Start small! You don’t need to overhaul your diet overnight. Here are three simple first steps:

  • Try “Meatless Monday”: Dedicate one day a week to exploring delicious plant-based recipes.
  • Swap Your Snack: Replace one processed snack a day with a handful of nuts, a piece of fruit, or some veggie sticks.
  • Rethink Your Plate: Instead of a large piece of meat with sides, make a vegetable-rich stir-fry, salad, or grain bowl and use a small amount of meat or fish as a garnish for flavor.

Conclusion

The finding that only a meager 1% of people eat both healthy and sustainable foods is not a cause for despair, but a clarion call for collective action. It illuminates a critical flaw in the very foundation of our modern world, but also a tremendous opportunity.

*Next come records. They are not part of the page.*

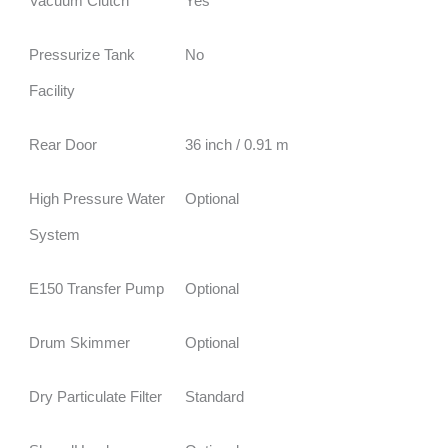
Vacuum Clutch
Yes
Pressurize Tank
No
Facility
Rear Door
36 inch / 0.91 m
High Pressure Water
Optional
System
E150 Transfer Pump
Optional
Drum Skimmer
Optional
Dry Particulate Filter
Standard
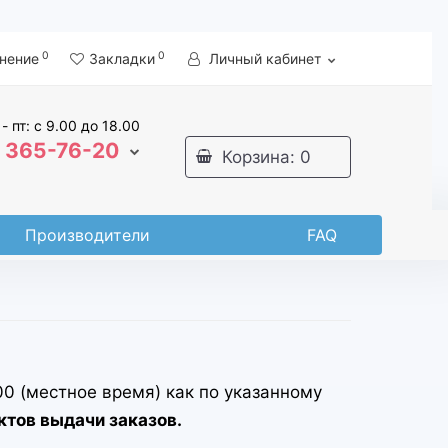
0
0
нение
Закладки
Личный кабинет
 - пт: с 9.00 до 18.00
365-76-20
Корзина
: 0
Производители
FAQ
0 (местное время) как по указанному
тов выдачи заказов.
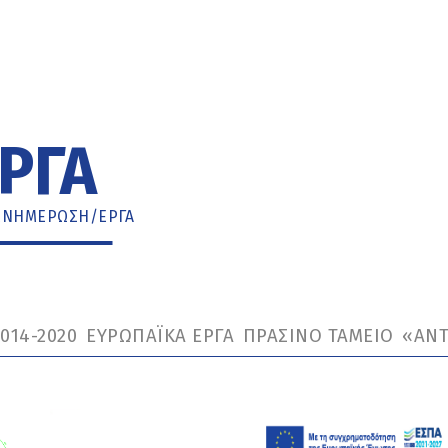
ΡΓΑ
ΕΝΗΜΈΡΩΣΗ
/
ΕΡΓΑ
014-2020
ΕΥΡΩΠΑΪΚΑ ΕΡΓΑ
ΠΡΑΣΙΝΟ ΤΑΜΕΙΟ
«ΑΝΤ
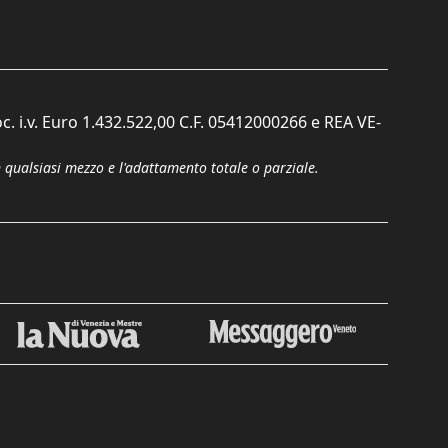
c. i.v. Euro 1.432.522,00 C.F. 05412000266 e REA VE-
n qualsiasi mezzo e l'adattamento totale o parziale.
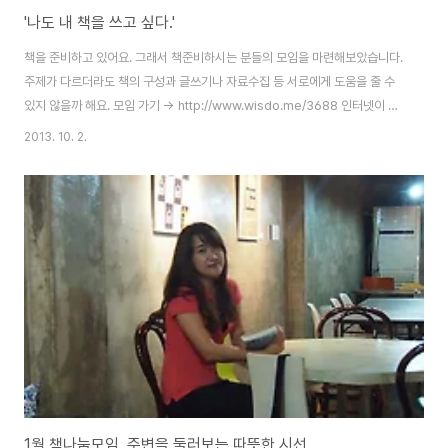
'나도 내 책을 쓰고 싶다.'
책을 준비하고 있어요. 그래서 책준비하시는 분들의 모임을 마련해보았습니다.
주제가 다르더라도 책의 구성과 글쓰기나 자료수집 등 서로에게 도움을 줄 수
있지 않을까 해요. 모임 가기 -> http://www.wisdo.me/3688 인터넷이 나
오고 그 속도가 빨라지고 그러다가 모바일 기기가 발전하다보니 책아니어도 볼
2013. 10. 2.
거리가 많이 있습니다. 그래도 두루 읽히고 오래 읽히는 것들은 결국에는 책이
라는 이름으로 묶여서 전해지고는 해요. 선생님은 책 속에 들어간 것은 이미 죽
은 지식이다라고 하셨지만 그 화석에서도 스스로 깨우치기에는 어려운 자그마
한 실마리를 찾을 수 있기에 여전히 소중합니다. 일기장이나 메모 혹은 블로그
의 소소한 이야기는 누구나 얼마든지 쓸 수 있고 그것이 누구에게 읽히고자 하
는 목적이 아닌 것들이 ..
1월 책나눔모임, 주변을 둘러보는 따뜻한 시선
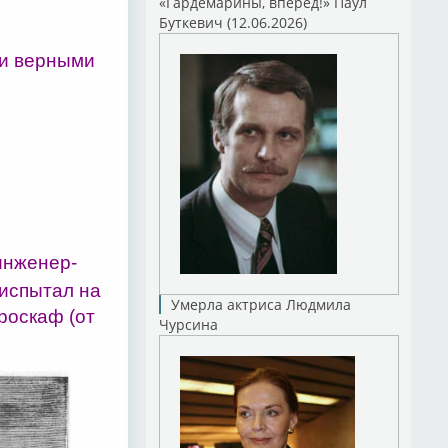
«Гардемарины, вперед!» Паул
Буткевич (12.06.2026)
 и верными
инженер-
испытал на
Умерла актриса Людмила
роскаф (от
Чурсина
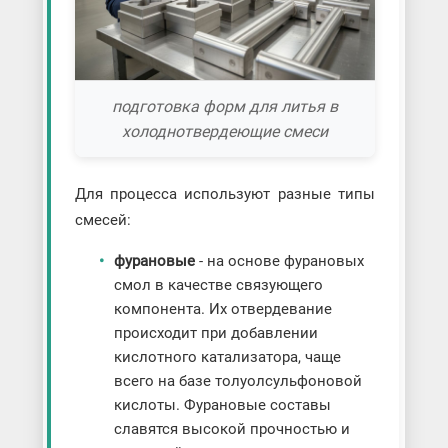
подготовка форм для литья в
холоднотвердеющие смеси
Для процесса используют разные типы
смесей:
фурановые
- на основе фурановых
смол в качестве связующего
компонента. Их отвердевание
происходит при добавлении
кислотного катализатора, чаще
всего на базе толуолсульфоновой
кислоты. Фурановые составы
славятся высокой прочностью и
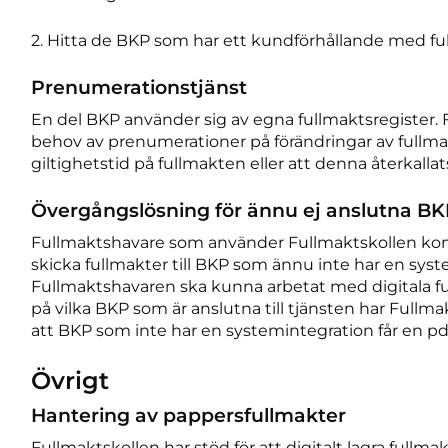
2. Hitta de BKP som har ett kundförhållande med fu
Prenumerationstjänst
En del BKP använder sig av egna fullmaktsregister. Fö
behov av prenumerationer på förändringar av fullma
giltighetstid på fullmakten eller att denna återkallat
Övergångslösning för ännu ej anslutna B
Fullmaktshavare som använder Fullmaktskollen ko
skicka fullmakter till BKP som ännu inte har en syste
Fullmaktshavaren ska kunna arbetat med digitala ful
på vilka BKP som är anslutna till tjänsten har Full
att BKP som inte har en systemintegration får en pd
Övrigt
Hantering av pappersfullmakter
Fullmaktskollen har stöd för att digitalt lagra fullma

By realigning our food systems and our plates with the principles of health and sustainability, we can address two of the most pressing challenges of our time.

The power to change this statistic lies with all of us—from the choices we make at the grocery store to the policies we advocate for in our communities.

The goal is not to join an exclusive 1% club, but to make that club obsolete, creating a future where a healthy and sustainable diet is the accessible, affordable, and normal choice for everyone.